The test statistic becomes:

Z = \frac{r_S - 0}{1/\sqrt{n-1}} = r_S\sqrt{n-1} \tag{15.3}

This Z-value can be compared to critical values from the standard normal distribution.

15.12.4 Example: Amco Tech Hard Drive Testing (Large Sample)

Amco Tech is considering whether to market a hard drive for desktop computers. An experiment with 32 randomly selected hard drives examines the relationship between testing hours (before sale) and failure rates (number of times the drive fails to complete running a computer program).

The quality control manager expects that failure rates should decrease as testing hours increase.

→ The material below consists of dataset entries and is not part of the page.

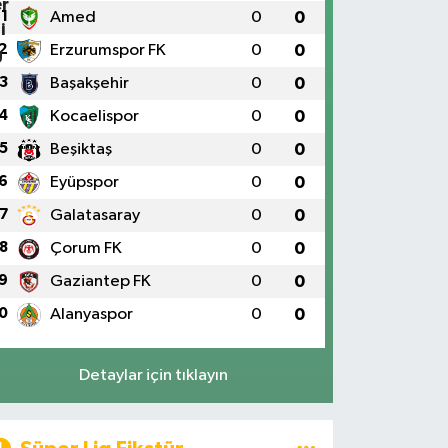
1
Amed
0
0
2
Erzurumspor FK
0
0
3
Başakşehir
0
0
4
Kocaelispor
0
0
5
Beşiktaş
0
0
6
Eyüpspor
0
0
7
Galatasaray
0
0
8
Çorum FK
0
0
9
Gaziantep FK
0
0
0
Alanyaspor
0
0
Detaylar için tıklayın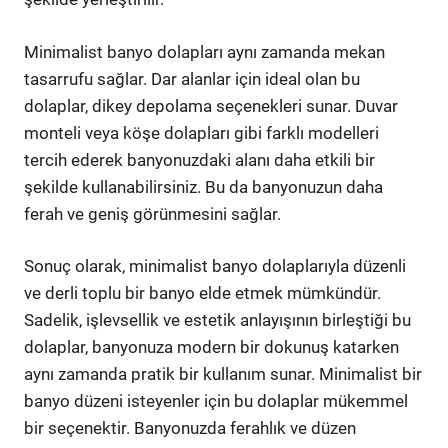
Minimalist banyo dolapları aynı zamanda mekan
tasarrufu sağlar. Dar alanlar için ideal olan bu
dolaplar, dikey depolama seçenekleri sunar. Duvar
monteli veya köşe dolapları gibi farklı modelleri
tercih ederek banyonuzdaki alanı daha etkili bir
şekilde kullanabilirsiniz. Bu da banyonuzun daha
ferah ve geniş görünmesini sağlar.
Sonuç olarak, minimalist banyo dolaplarıyla düzenli
ve derli toplu bir banyo elde etmek mümkündür.
Sadelik, işlevsellik ve estetik anlayışının birleştiği bu
dolaplar, banyonuza modern bir dokunuş katarken
aynı zamanda pratik bir kullanım sunar. Minimalist bir
banyo düzeni isteyenler için bu dolaplar mükemmel
bir seçenektir. Banyonuzda ferahlık ve düzen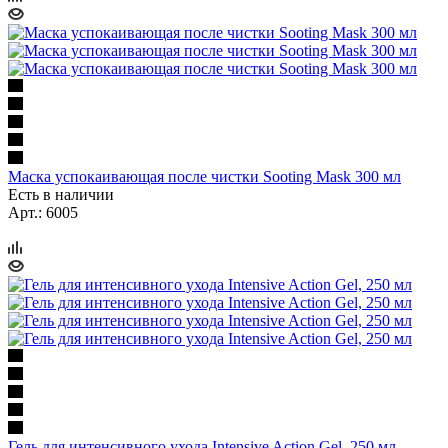
Маска успокаивающая после чистки Sooting Mask 300 мл
Есть в наличии
Арт.: 6005
Гель для интенсивного ухода Intensive Action Gel, 250 мл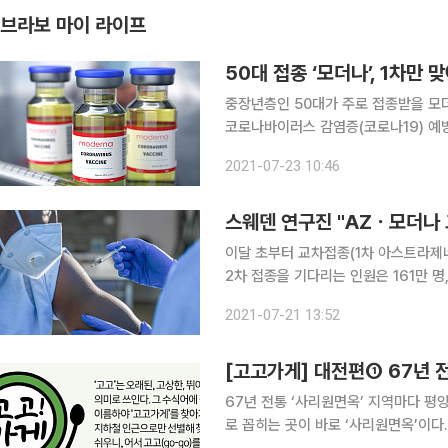
브라보 마이 라이프
50대 접종 ‘모더나’, 1차만 
중장년층인 50대가 주로 접종받을 모더
코로나바이러스 감염증(코로나19) 예
청에서 열린 정례브리핑에서 모더나 백신의 예방효과에
2021-07-23 10:46
해외 3만420명을 대상으로 한 임상 
스웨덴 연구진 "AZㆍ모더나 
이달 초부터 교차접종(1차 아스트라제네카
2차 접종을 기다리는 인원은 161만 명, 이들
접종 일정이 예정보다 늦춰지고, 방역
2021-07-21 13:52
로 선택할 수 있다는 전망이 나오고 있다
[고고가게] 대전편① 67년 
67년 전통 ‘사리원면옥’ 지역마다 평양냉면 노포들이 있지만, 대전에서 ‘평양냉면’ 하면 첫손가락으
로 꼽히는 곳이 바로 ‘사리원면옥’이다.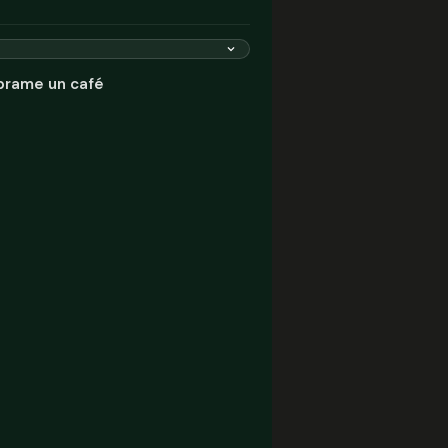
rame un café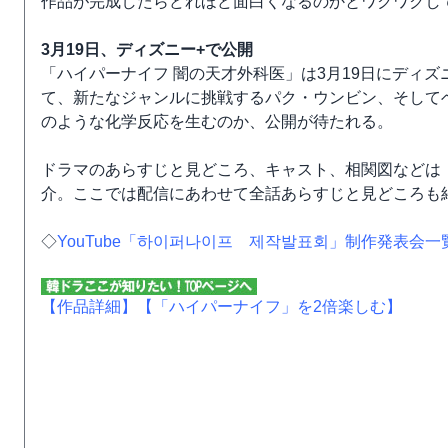
作品が完成したらどれほど面白くなるのかとワクワクし
3月19日、ディズニー+で公開
「ハイパーナイフ 闇の天才外科医」は3月19日にディズ
て、新たなジャンルに挑戦するパク・ウンビン、そして
のような化学反応を生むのか、公開が待たれる。
ドラマのあらすじと見どころ、キャスト、相関図などは
介。ここでは配信にあわせて全話あらすじと見どころも
◇
YouTube「하이퍼나이프 제작발표회」制作発表会一
【作品詳細】
【「ハイパーナイフ」を2倍楽しむ】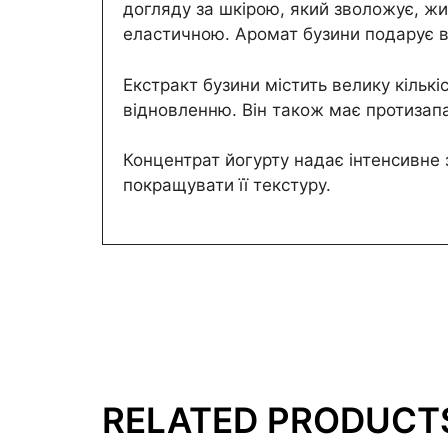
догляду за шкірою, який зволожує, жи
еластичною. Аромат бузини подарує ві
Екстракт бузини містить велику кількі
відновленню. Він також має протизапа
Концентрат йогурту надає інтенсивне 
покращувати її текстуру.
RELATED PRODUCT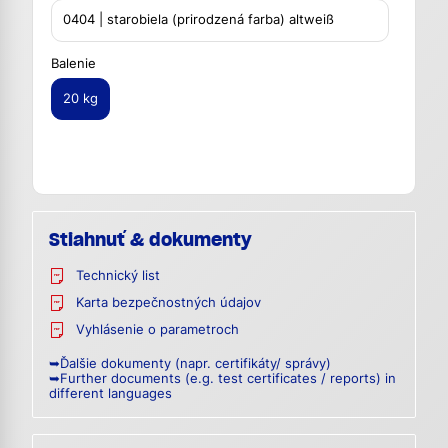
0404 | starobiela (prirodzená farba) altweiß
(Eigenfarbe)
Balenie
20 kg
Stiahnuť & dokumenty
Technický list
Karta bezpečnostných údajov
Vyhlásenie o parametroch
➥Ďalšie dokumenty (napr. certifikáty/ správy)
➥Further documents (e.g. test certificates / reports) in
different languages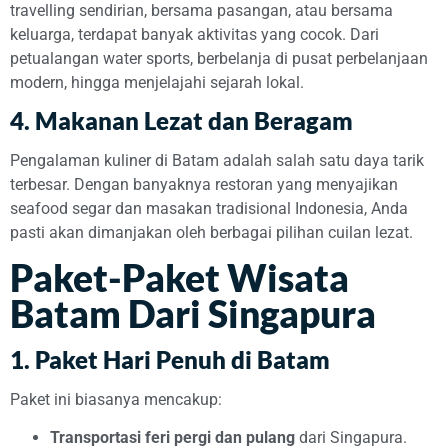
travelling sendirian, bersama pasangan, atau bersama
keluarga, terdapat banyak aktivitas yang cocok. Dari
petualangan water sports, berbelanja di pusat perbelanjaan
modern, hingga menjelajahi sejarah lokal.
4. Makanan Lezat dan Beragam
Pengalaman kuliner di Batam adalah salah satu daya tarik
terbesar. Dengan banyaknya restoran yang menyajikan
seafood segar dan masakan tradisional Indonesia, Anda
pasti akan dimanjakan oleh berbagai pilihan cuilan lezat.
Paket-Paket Wisata
Batam Dari Singapura
1. Paket Hari Penuh di Batam
Paket ini biasanya mencakup:
Transportasi feri pergi dan pulang
dari Singapura.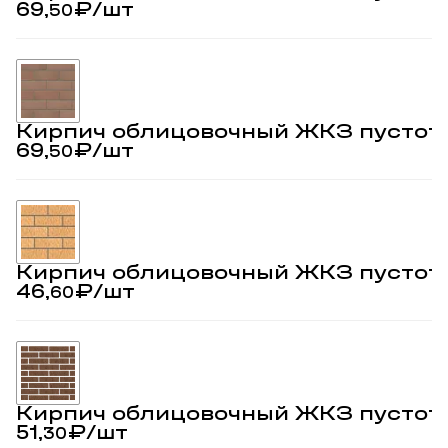
69,
₽
/шт
50
Кирпич облицовочный ЖКЗ пустот
69,
₽
/шт
50
Кирпич облицовочный ЖКЗ пустот
46,
₽
/шт
60
Кирпич облицовочный ЖКЗ пустот
51,
₽
/шт
30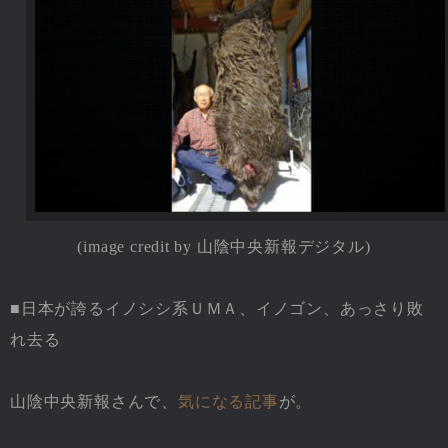
(image credit by 山陰中央新報デジタル)
■日本が誇るイノシシ系ＵＭＡ、イノゴン、あっさり敗
れ去る
山陰中央新報さんで、
気になる記事
が。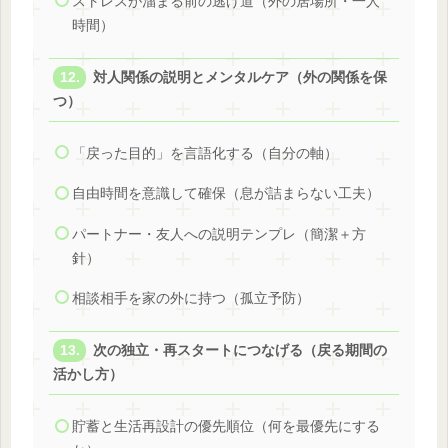
ストレスが溜まる前の逃げ道（外の居場所・一人
時間）
対人関係の説明とメンタルケア（外の関係を保
つ）
「戻った目的」を言語化する（自分の軸）
自由時間を意識して確保（息が詰まらない工夫）
パートナー・友人への説明テンプレ（簡潔＋方
針）
相談相手を家の外に持つ（孤立予防）
次の独立・再スタートにつなげる（戻る期間の
活かし方）
貯蓄と生活再設計の優先順位（何を最優先にする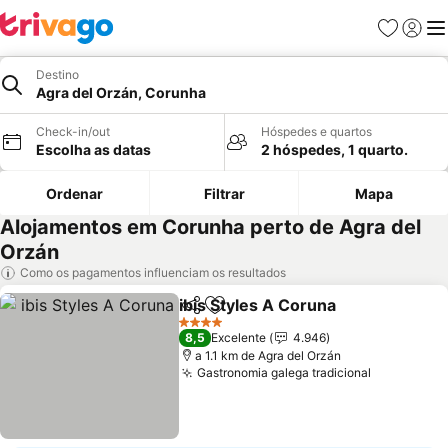
Favoritos
Iniciar
Me
Destino
Agra del Orzán, Corunha
Check-in/out
Hóspedes e quartos
Escolha as datas
2 hóspedes, 1 quarto.
Ordenar
Filtrar
Mapa
Alojamentos em Corunha perto de Agra del
Orzán
Como os pagamentos influenciam os resultados
ibis Styles A Coruna
Partilhar
Adicionar aos favoritos
4 Estrelas
8,5
Excelente
4.946
a 1.1 km de Agra del Orzán
Gastronomia galega tradicional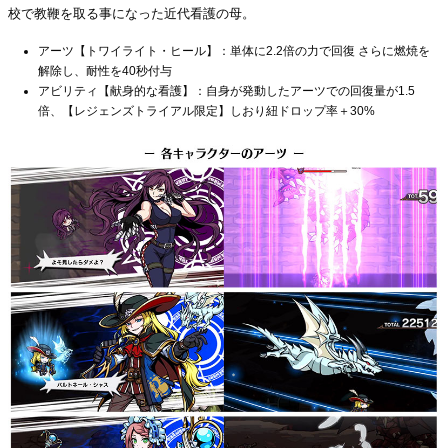
校で教鞭を取る事になった近代看護の母。
アーツ【トワイライト・ヒール】：単体に2.2倍の力で回復 さらに燃焼を
解除し、耐性を40秒付与
アビリティ【献身的な看護】：自身が発動したアーツでの回復量が1.5
倍、【レジェンズトライアル限定】しおり紐ドロップ率＋30%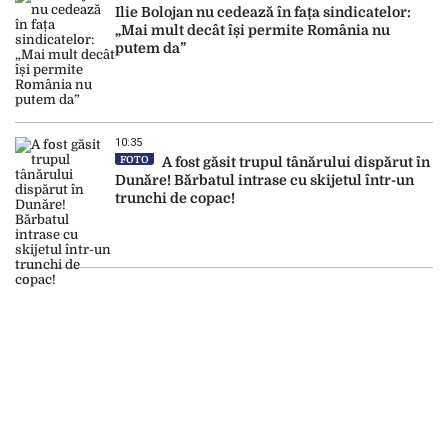
Ilie Bolojan nu cedează în fața sindicatelor:
„Mai mult decât își permite România nu
putem da”
10:35
FOTO
A fost găsit trupul tânărului dispărut în
Dunăre! Bărbatul intrase cu skijetul într-un
trunchi de copac!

The data for all 32 drives, including testing hours, failure counts, and their respective rankings, are shown in Table 14.10.

Table 15.2: Hard Drive Testing Data (n=32)
Drive Hours Rank (X) Failures Rank (Y) d_i = X - Y d_i^2
1 100 1.0 2 32.0 -31.0 961.00
2 99 2.5 3 30.5 -28.0 784.00
3 99 2.5 3 30.5 -28.0 784.00
4 97 4.0 4 28.5 -24.5 600.25
5 96 5.5 4 28.5 -23.0 529.00
6 96 5.5 5 27.0 -21.5 462.25
7 95 7.0 8 21.5 -14.5 210.25
8 91 8.0 6 25.5 -17.5 306.25
9 89 9.0 7 23.5 -14.5 210.25
10 88 10.5 10 17.5 -7.0 49.00
11 88 10.5 8 21.5 -11.0 121.00
12 80 12.0 9 19.5 -7.5 56.25
13 79 13.0 9 19.5 -6.5 42.25
14 78 14.5 10 17.5 -3.0 9.00
15 78 14.5 11 15.5 -1.0 1.00
16 77 16.0 7 23.5 -7.5 56.25
17 75 17.5 12 13.5 4.0 16.00
18 75 17.5 13 12.0 5.5 30.25
19 71 19.0 11 15.5 3.5 12.25
20 70 20.5 14 11.0 9.5 90.25
21 70 20.5 12 13.5 7.0 49.00
22 68 22.5 6 25.5 -3.0 9.00
23 68 22.5 16 7.5 15.0 225.00
24 65 24.0 15 9.5 14.5 210.25
25 64 25.0 15 9.5 15.5 240.25
26 60 26.5 16 7.5 19.0 361.00
27 60 26.5 18 3.5 23.0 529.00
28 58 28.0 19 2.0 26.0 676.00
29 56 29.0 17 5.5 23.5 552.25
30 55 30.5 20 1.0 29.5 870.25
31 55 30.5 18 3.5 27.0 729.00
32 50 32.0 17 5.5 26.5 702.25
Total: 10,484.00

Note that both variables are ranked from highest to lowest (highest hours receives rank 1, most failures receives rank 1). Tied values are assigned average ranks.

Calculation:

\begin{aligned} r_S &= 1 - \frac{6\sum d_i^2}{n(n^2-1)} \\[10pt] &= 1 - \frac{6(10,484)}{32(32^2-1)} \\[10pt] &= 1 - \frac{62,904}{32(1,023)} \\[10pt] &= 1 - \frac{62,904}{32,736} \\[10pt] &= 1 - 1.922 \\[10pt] &= -0.922 \end{aligned}

Hypothesis Test:

\begin{aligned} H_0&: \rho_S = 0 \quad \text{(No relationship)} \\ H_a&: \rho_S \neq 0 \quad \text{(A relationship exists)} \end{aligned}

At \alpha = 0.01 (two-tailed), the critical Z-values are \pm 2.58.

Using Equation 15.3:

\begin{aligned} Z &= r_S\sqrt{n-1} \\ &= (-0.922)\sqrt{32-1} \\ &= (-0.922)\sqrt{31} \\ &= (-0.922)(5.568) \\ &= -5.14 \end{aligned}

Code
import numpy as np
import matplotlib.pyplot as plt
from scipy.stats import norm

# Parameters
alpha = 0.01
z_critical = 2.58
observed_z = -5.14
n = 32

# Create x-axis
z_values = np.linspace(-6, 6, 1000)
normal_curve = norm.pdf(z_values, 0, 1)

# Create plot
fig, ax = plt.subplots(figsize=(12, 7))

# Plot normal distribution
ax.plot(z_values, normal_curve, 'black', linewidth=2, label='Standard Normal Distribution')

# Fill rejection regions
left_tail = z_values[z_values <= -z_critical]
ax.fill_between(left_tail, norm.pdf(left_tail, 0, 1), alpha=0.3, color='red', 
                label=f'Rejection Region (α/2 = {alpha/2})')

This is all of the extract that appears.